Una diferencia chica que se repite es un dato, no un descuido
La reacción normal ante una diferencia de $500 es ignorarla. La reacción correcta es anotarla, porque una diferencia sola no dice nada y una serie de diferencias dice bastante.
Diferencias al azar, unas para arriba y otras para abajo, casi siempre son vuelto mal dado. Molestan poco y se corrigen con práctica.
Diferencias siempre para abajo, del mismo orden, tienen tres candidatos: un producto que se vende y no se registra, retiros sin anotar, o un medio de pago que se está cargando mal. Los tres se encuentran comparando dos o tres cierres seguidos, y ninguno se encuentra mirando uno solo.
Diferencias grandes y aisladas suelen ser un error de carga: una venta duplicada, un monto con un cero de más. Se ubican rápido revisando los cobros más grandes del día.
Captura pendiente: Historial de cierres con fecha, responsable, efectivo contado y diferencia.
Un saldo que no vas a cobrar tiene que salir de la lista
Algunas cuentas no se cobran nunca. El cliente se mudó, el monto es tan chico que reclamarlo cuesta más que perderlo, o simplemente pasó demasiado tiempo.
Dejarlo en la lista de pendientes para siempre tiene un costo: la lista deja de significar algo. Si la mitad de lo que aparece ahí es incobrable, nadie la mira, y el pendiente real de esta semana se esconde entre los muertos de hace ocho meses.
Darlo de baja tampoco es gratis: hay que hacerlo de forma que no se disfrace de cobro ni de gasto. Es plata que no entró, y así tiene que quedar informada, aparte del resto.

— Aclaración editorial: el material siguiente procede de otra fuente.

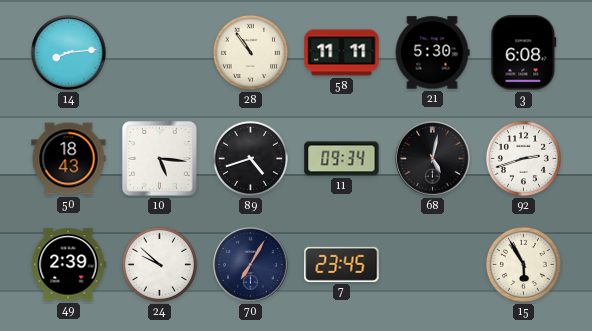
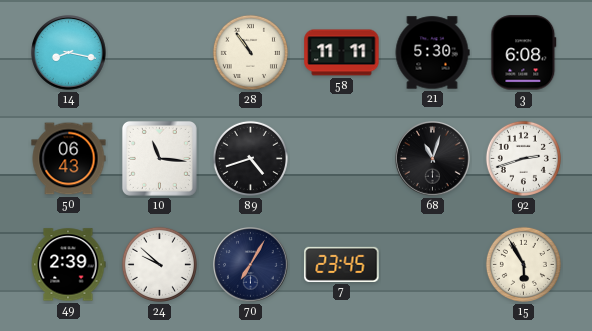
14: 8:14 -> 8:17
50: 18:43 -> 06:43
10: 5:16 -> 11:16
11: 09:34 -> none
68: 5:02 -> 11:03
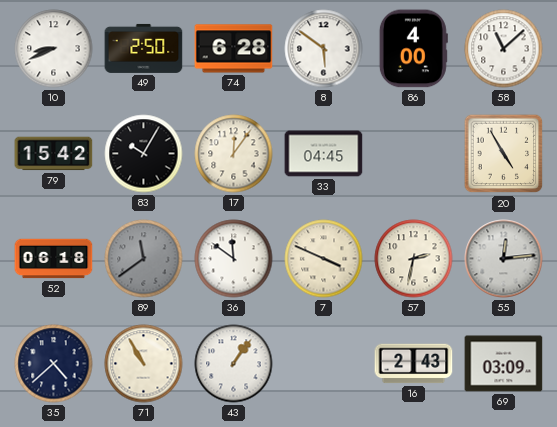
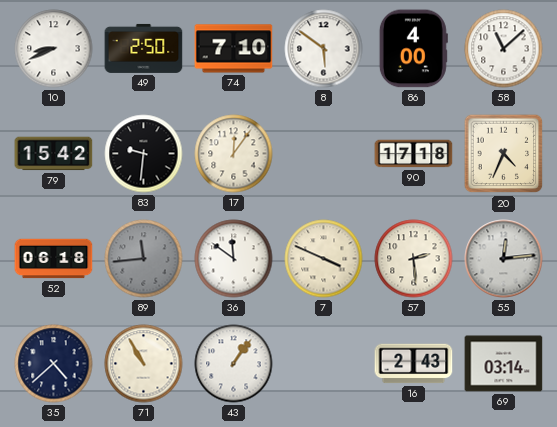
74: 6:28 -> 7:10
83: 10:05 -> 9:31
33: 04:45 -> none
90: none -> 17:18
20: 4:55 -> 4:34
89: 11:39 -> 11:44
57: 2:32 -> 2:29
69: 03:09 -> 03:14
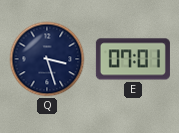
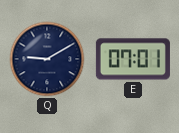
Q: 3:27 -> 9:10
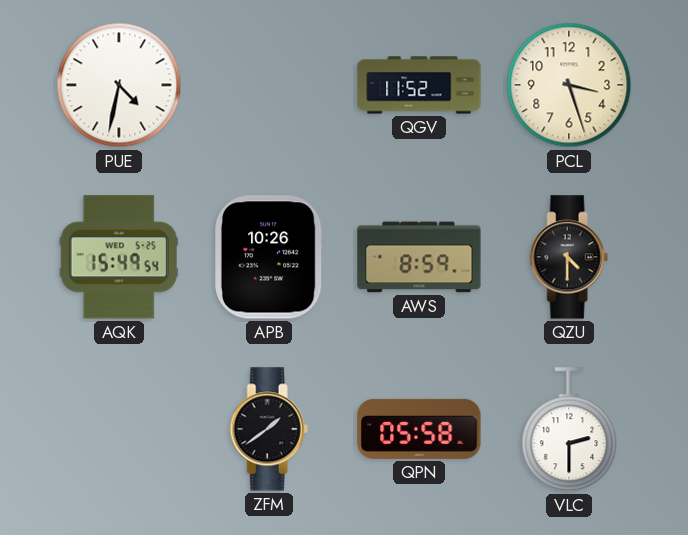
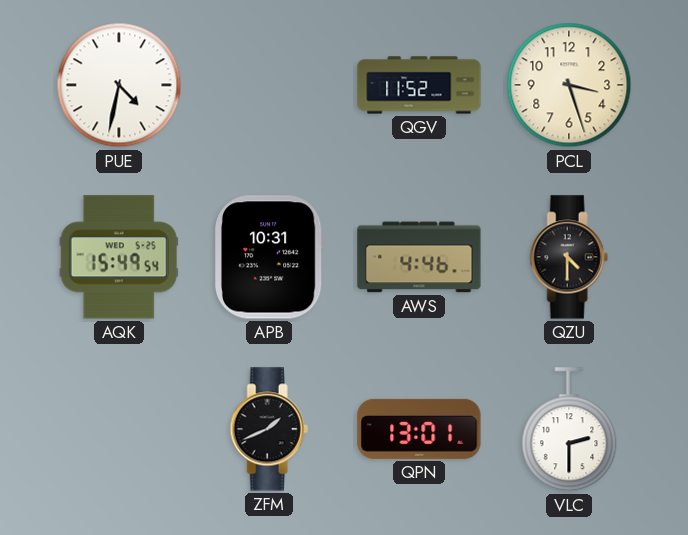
APB: 10:26 -> 10:31
AWS: 8:59 -> 4:46
ZFM: 1:39 -> 1:41
QPN: 05:58 -> 13:01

Cada mostrador cierra su propia caja
Un arqueo es de un cajón concreto. Si tenés dos locales y cerrás los dos juntos, una diferencia de $2.000 puede ser $2.000 de menos en uno y cero en el otro, o $6.000 de menos en uno y $4.000 de más en el otro. Son dos situaciones muy distintas y la suma las hace idénticas.
El cierre por sucursal también resuelve la conversación incómoda: cuando la diferencia aparece, se sabe en qué mostrador aparece y quién lo estaba atendiendo. No para culpar a nadie, sino porque un problema localizado se arregla y uno promediado no.
El cierre guardado no se recalcula
Un cierre sirve como respaldo solo si dice lo mismo dentro de seis meses. Si la pantalla del 12 de marzo se recalcula cada vez que se abre, no es un cierre: es un reporte, y no prueba nada sobre lo que se supo esa noche.
Por eso el cierre se congela con los totales, el efectivo contado y la diferencia de ese momento. Si después aparece un error, se reabre, se corrige y queda registrado que se reabrió. La corrección es parte de la historia, no un reemplazo de la historia.
Preguntas frecuentes
¿Cierro la caja aunque haya ventas sin cobrar? +
Sí, pero resolvelas primero si podés. Una venta sin cobrar no impide cerrar: simplemente no suma al efectivo del día. Lo que no conviene es cerrar con pendientes que en realidad ya se cobraron y nadie registró.
¿Qué hago con el fondo de caja? +
Se declara al abrir y queda fuera de lo cobrado. Es plata tuya que está ahí para dar vuelto, no ingreso del día. Si lo sumás a los cobros, el cierre va a dar de más todos los días por el mismo monto.
¿Las ventas con tarjeta entran al arqueo? +
Al total cobrado sí, al conteo de efectivo no. El efectivo se cuenta contra el efectivo; la tarjeta se concilia contra la liquidación de la terminal, que además llega con comisión descontada y unos días más tarde.
¿Y si cobro hoy una venta de la semana pasada? +
Ese cobro pertenece a la caja de hoy, porque hoy entró la plata. La venta sigue perteneciendo a la semana pasada. Es exactamente la distinción de esta guía, y es la razón por la que las dos fechas se guardan por separado.
¿Cuánta diferencia es aceptable? +
Menos de lo que creés. En un negocio con volumen de kiosco, diferencias por debajo del 0,1% de lo cobrado en efectivo son ruido normal de vuelto. Lo que importa no es el umbral sino la tendencia: cinco días seguidos para abajo es un problema aunque cada día sea chico.